(Records from a dataset)
■ ■ ■ ■ ■

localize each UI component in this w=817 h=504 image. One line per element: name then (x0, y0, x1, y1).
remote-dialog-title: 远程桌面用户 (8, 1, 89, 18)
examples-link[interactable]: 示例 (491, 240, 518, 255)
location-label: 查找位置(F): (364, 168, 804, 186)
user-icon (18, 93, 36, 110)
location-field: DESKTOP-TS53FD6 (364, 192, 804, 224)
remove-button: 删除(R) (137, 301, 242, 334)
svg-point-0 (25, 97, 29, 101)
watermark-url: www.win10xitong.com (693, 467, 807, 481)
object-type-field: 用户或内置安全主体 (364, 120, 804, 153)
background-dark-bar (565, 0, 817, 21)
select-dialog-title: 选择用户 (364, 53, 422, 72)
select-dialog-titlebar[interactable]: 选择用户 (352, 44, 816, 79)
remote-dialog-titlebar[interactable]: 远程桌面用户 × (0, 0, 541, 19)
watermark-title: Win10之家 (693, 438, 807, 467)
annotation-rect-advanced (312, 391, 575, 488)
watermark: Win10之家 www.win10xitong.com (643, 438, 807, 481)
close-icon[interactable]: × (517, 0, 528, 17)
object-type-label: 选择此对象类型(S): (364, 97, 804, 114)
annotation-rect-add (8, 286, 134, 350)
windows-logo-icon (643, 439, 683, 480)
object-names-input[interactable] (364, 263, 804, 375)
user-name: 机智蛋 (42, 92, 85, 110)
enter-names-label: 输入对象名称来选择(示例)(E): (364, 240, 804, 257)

■ ■ ■ ■ ■

■ **Exercise requirements**
Transcribe every line above, character for character.

■ **Exercise answer**
localize each UI component in this w=817 h=504 image. One line per element: name then (x0, y0, x1, y1).
remote-dialog-title: 远程桌面用户 (8, 1, 89, 18)
examples-link[interactable]: 示例 (491, 240, 518, 255)
location-label: 查找位置(F): (364, 168, 804, 186)
user-icon (18, 93, 36, 110)
location-field: DESKTOP-TS53FD6 (364, 192, 804, 224)
remove-button: 删除(R) (137, 301, 242, 334)
svg-point-0 (25, 97, 29, 101)
watermark-url: www.win10xitong.com (693, 467, 807, 481)
object-type-field: 用户或内置安全主体 (364, 120, 804, 153)
background-dark-bar (565, 0, 817, 21)
select-dialog-title: 选择用户 (364, 53, 422, 72)
select-dialog-titlebar[interactable]: 选择用户 (352, 44, 816, 79)
remote-dialog-titlebar[interactable]: 远程桌面用户 × (0, 0, 541, 19)
watermark-title: Win10之家 (693, 438, 807, 467)
annotation-rect-advanced (312, 391, 575, 488)
watermark: Win10之家 www.win10xitong.com (643, 438, 807, 481)
close-icon[interactable]: × (517, 0, 528, 17)
object-type-label: 选择此对象类型(S): (364, 97, 804, 114)
annotation-rect-add (8, 286, 134, 350)
windows-logo-icon (643, 439, 683, 480)
object-names-input[interactable] (364, 263, 804, 375)
user-name: 机智蛋 (42, 92, 85, 110)
enter-names-label: 输入对象名称来选择(示例)(E): (364, 240, 804, 257)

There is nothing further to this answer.